Day 47

Good Friday



Mark 15:1-47, Isaiah 52:13-15, Isaiah 53:1-7

BY Rebecca Faires

Why did they crucify Jesus? Because it was a part of God’s eternal redemptive plan, for starters, but what did they write down in their court records? What was His crime? He was King of the Jews.

Jesus attests to this identity, as does Pilate, and later, the Roman soldiers. The magi came to Bethlehem, seeking Him by this title, and it was the written charge against Him as He hung on the cross (Matthew 27:37). He wasn’t the king the Jewish people expected, nor was He the king they wanted. When “Pilate asked him, ‘Are you the King of the Jews?’ He answered him, ‘You say so’” (Mark 15:2). He made no defense because it was His very person that offended, His Kingship itself is an offense to every sinful heart. The Cornerstone is the stumbling block, the rock of offense. They mocked Him as He hung on the cross, but their tongues unwittingly confessed Him as “Messiah, the King of Israel.”

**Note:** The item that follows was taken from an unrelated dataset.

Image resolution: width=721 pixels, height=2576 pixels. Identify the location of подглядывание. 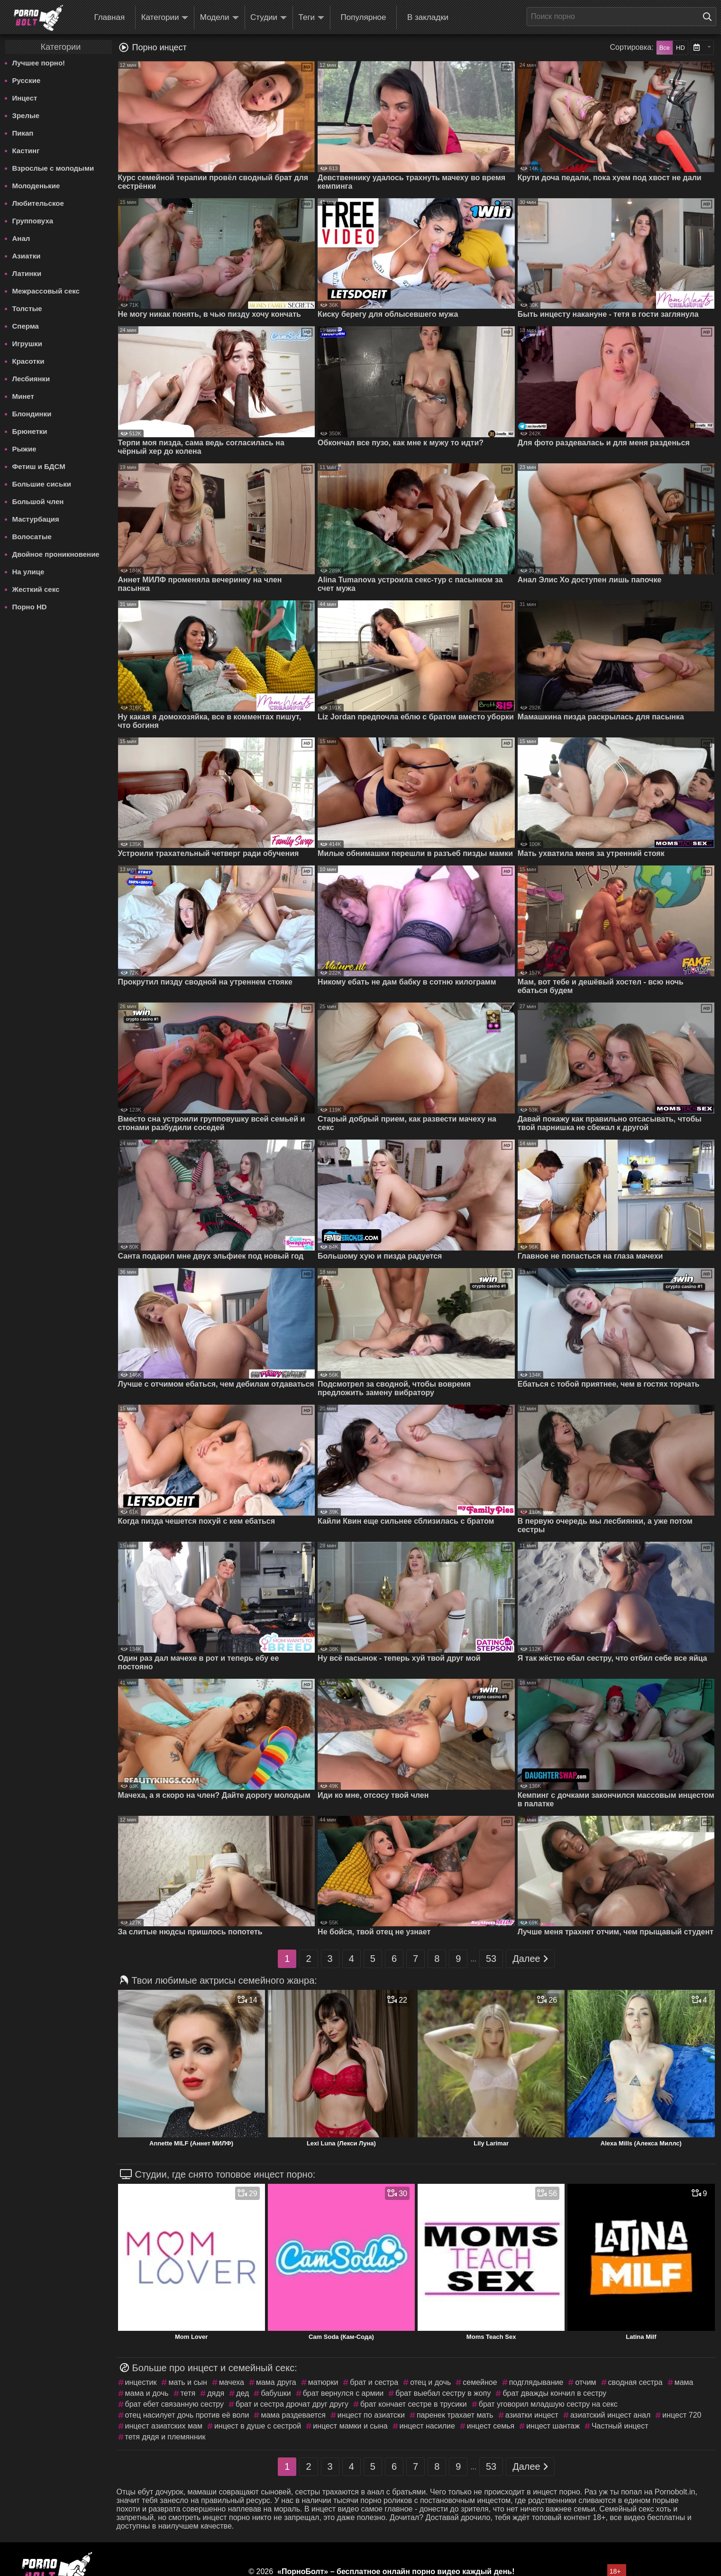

In his letter to the Romans, the indictment that Paul brings against unbelievers is not that they do not know the truth, but that they know it, and yet suppress it: “For God’s wrath is revealed from heaven against all godlessness and unrighteousness of people who by their unrighteousness suppress the truth” (Romans 1:18). Though He came to humanity in flesh and blood, “he was despised, and we didn’t value him” (Isaiah 53:3).

Pilate and the Jewish people did not need more evidence of who Jesus was in order to believe. They rejected the evidence that was right in front of them. Indeed, when at the end “Jesus let out a loud cry and breathed his last,” even this testified to who He is in such a way that when the centurion witnessed His death, the soldier said, ‘“Truly this man was the Son of God!’” (Mark 15:37,39).

Each Lenten season, the Church remembers the long journey Christ walked to the cross. Each year, we encounter the same evidence, the same professions of Jesus’s Messiahship, the same hardened hearts that do not like the truth before them. The goodness of Good Friday is that Christ came to redeem blind, deaf, and rebellious people just like us. He came to bear upon Himself the guilt of our sin:

“He was pierced because of our rebellion,
crushed because of our iniquities;
punishment for our peace was on him,
and we are healed by his wounds” (Isaiah 53:5).

The goodness of Good Friday is that because He walked silently to the cross, like a Lamb to slaughter, not protesting the punishment meted out upon Him, we have hope. He was rejected by God that we might be made acceptable to God, a people for His own possession. This was the promise given through Jeremiah: “I will be their God, and they will be my people” (Jeremiah 31:33). See as the centurion did, the truth that is already before our eyes, that Jesus is the Christ, the Son of God, and He has purchased our salvation! Thanks be to God!

Post Comments (58)

58 thoughts on "Good Friday"

  1. Sarita Cochran says:

    Thank you. Father for we are not worthy.

  2. Melissa Mcronney says:

    Thank You Jesus

  3. K D says:

    Thanks be to God indeed.

  4. Ashley Thomas says:

    When you really stop and focus on the absolute horrendous amount of pain Jesus endured, both mentally and physically, it takes a toll on you. It makes me feel ashamed of every sin I’ve ever committed. It wasn’t his sin, but he bore it anyway. I cannot express in words how much that gift means to me. Because of him, my sins are forgiven. Because of him, I am given grace and mercy every day. I will never stop singing his praises.